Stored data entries

________

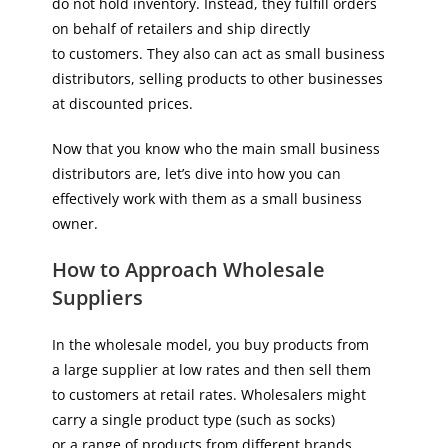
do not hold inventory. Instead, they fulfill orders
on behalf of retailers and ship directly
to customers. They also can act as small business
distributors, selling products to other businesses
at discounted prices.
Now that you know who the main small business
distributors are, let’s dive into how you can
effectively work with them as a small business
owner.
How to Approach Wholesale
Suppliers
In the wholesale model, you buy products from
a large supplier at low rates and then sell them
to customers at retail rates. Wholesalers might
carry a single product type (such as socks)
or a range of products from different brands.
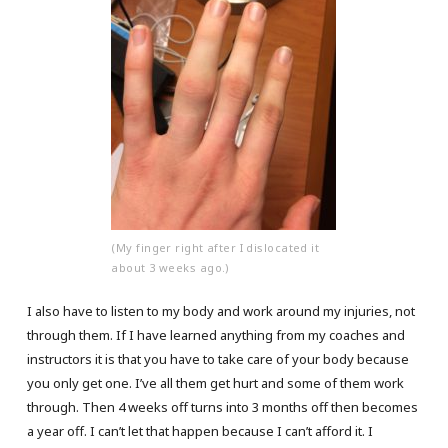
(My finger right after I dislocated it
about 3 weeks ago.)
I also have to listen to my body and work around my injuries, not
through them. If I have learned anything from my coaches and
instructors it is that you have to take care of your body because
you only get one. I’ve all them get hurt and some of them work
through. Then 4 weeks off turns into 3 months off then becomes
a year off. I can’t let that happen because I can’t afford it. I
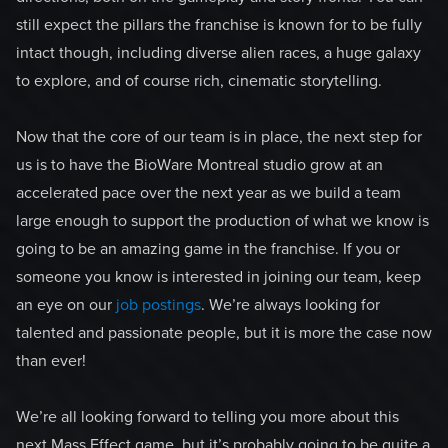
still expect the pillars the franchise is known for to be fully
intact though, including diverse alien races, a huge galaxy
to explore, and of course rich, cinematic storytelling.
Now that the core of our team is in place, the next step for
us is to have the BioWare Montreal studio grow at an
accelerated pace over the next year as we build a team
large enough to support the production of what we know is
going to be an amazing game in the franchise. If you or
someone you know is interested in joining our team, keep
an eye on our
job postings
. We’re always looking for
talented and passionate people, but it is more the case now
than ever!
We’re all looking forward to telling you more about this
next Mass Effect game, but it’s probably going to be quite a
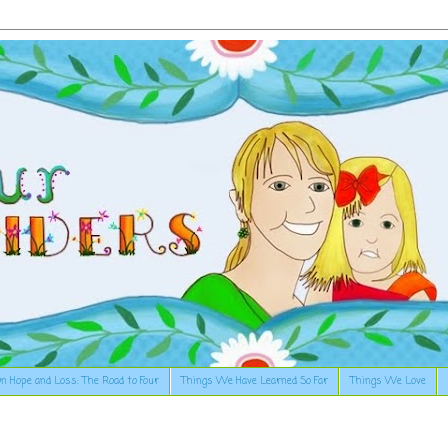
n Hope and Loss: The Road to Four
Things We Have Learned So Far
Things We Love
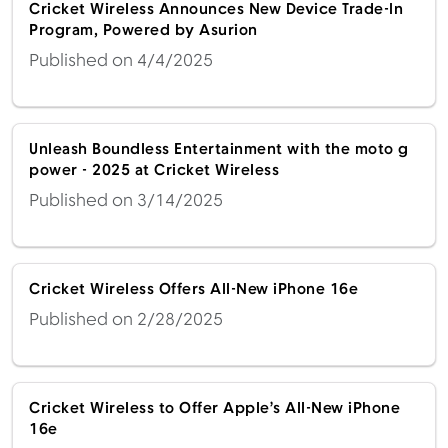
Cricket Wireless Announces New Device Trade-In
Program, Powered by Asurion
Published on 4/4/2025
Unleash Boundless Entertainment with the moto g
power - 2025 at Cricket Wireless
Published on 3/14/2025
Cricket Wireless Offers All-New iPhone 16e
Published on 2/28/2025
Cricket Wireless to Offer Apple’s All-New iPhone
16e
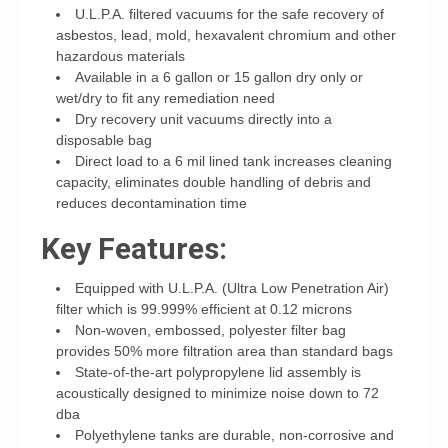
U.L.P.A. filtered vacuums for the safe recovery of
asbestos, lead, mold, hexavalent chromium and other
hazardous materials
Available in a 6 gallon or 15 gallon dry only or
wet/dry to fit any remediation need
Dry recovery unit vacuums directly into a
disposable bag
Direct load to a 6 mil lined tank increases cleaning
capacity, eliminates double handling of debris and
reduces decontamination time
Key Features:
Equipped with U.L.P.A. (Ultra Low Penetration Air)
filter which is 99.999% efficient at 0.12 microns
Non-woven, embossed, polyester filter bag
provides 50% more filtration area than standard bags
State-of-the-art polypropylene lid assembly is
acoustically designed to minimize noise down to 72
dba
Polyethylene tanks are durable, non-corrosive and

________

Task statement
Copy the data above line for line, skipping every picture.

Task answer
do not hold inventory. Instead, they fulfill orders
on behalf of retailers and ship directly
to customers. They also can act as small business
distributors, selling products to other businesses
at discounted prices.
Now that you know who the main small business
distributors are, let’s dive into how you can
effectively work with them as a small business
owner.
How to Approach Wholesale
Suppliers
In the wholesale model, you buy products from
a large supplier at low rates and then sell them
to customers at retail rates. Wholesalers might
carry a single product type (such as socks)
or a range of products from different brands.
(My finger right after I dislocated it
about 3 weeks ago.)
I also have to listen to my body and work around my injuries, not
through them. If I have learned anything from my coaches and
instructors it is that you have to take care of your body because
you only get one. I’ve all them get hurt and some of them work
through. Then 4 weeks off turns into 3 months off then becomes
a year off. I can’t let that happen because I can’t afford it. I
still expect the pillars the franchise is known for to be fully
intact though, including diverse alien races, a huge galaxy
to explore, and of course rich, cinematic storytelling.
Now that the core of our team is in place, the next step for
us is to have the BioWare Montreal studio grow at an
accelerated pace over the next year as we build a team
large enough to support the production of what we know is
going to be an amazing game in the franchise. If you or
someone you know is interested in joining our team, keep
an eye on our
job postings
. We’re always looking for
talented and passionate people, but it is more the case now
than ever!
We’re all looking forward to telling you more about this
next Mass Effect game, but it’s probably going to be quite a
n Hope and Loss: The Road to Four
Things We Have Learned So Far
Things We Love
Cricket Wireless Announces New Device Trade-In
Program, Powered by Asurion
Published on 4/4/2025
Unleash Boundless Entertainment with the moto g
power - 2025 at Cricket Wireless
Published on 3/14/2025
Cricket Wireless Offers All-New iPhone 16e
Published on 2/28/2025
Cricket Wireless to Offer Apple’s All-New iPhone
16e
U.L.P.A. filtered vacuums for the safe recovery of
asbestos, lead, mold, hexavalent chromium and other
hazardous materials
Available in a 6 gallon or 15 gallon dry only or
wet/dry to fit any remediation need
Dry recovery unit vacuums directly into a
disposable bag
Direct load to a 6 mil lined tank increases cleaning
capacity, eliminates double handling of debris and
reduces decontamination time
Key Features:
Equipped with U.L.P.A. (Ultra Low Penetration Air)
filter which is 99.999% efficient at 0.12 microns
Non-woven, embossed, polyester filter bag
provides 50% more filtration area than standard bags
State-of-the-art polypropylene lid assembly is
acoustically designed to minimize noise down to 72
dba
Polyethylene tanks are durable, non-corrosive and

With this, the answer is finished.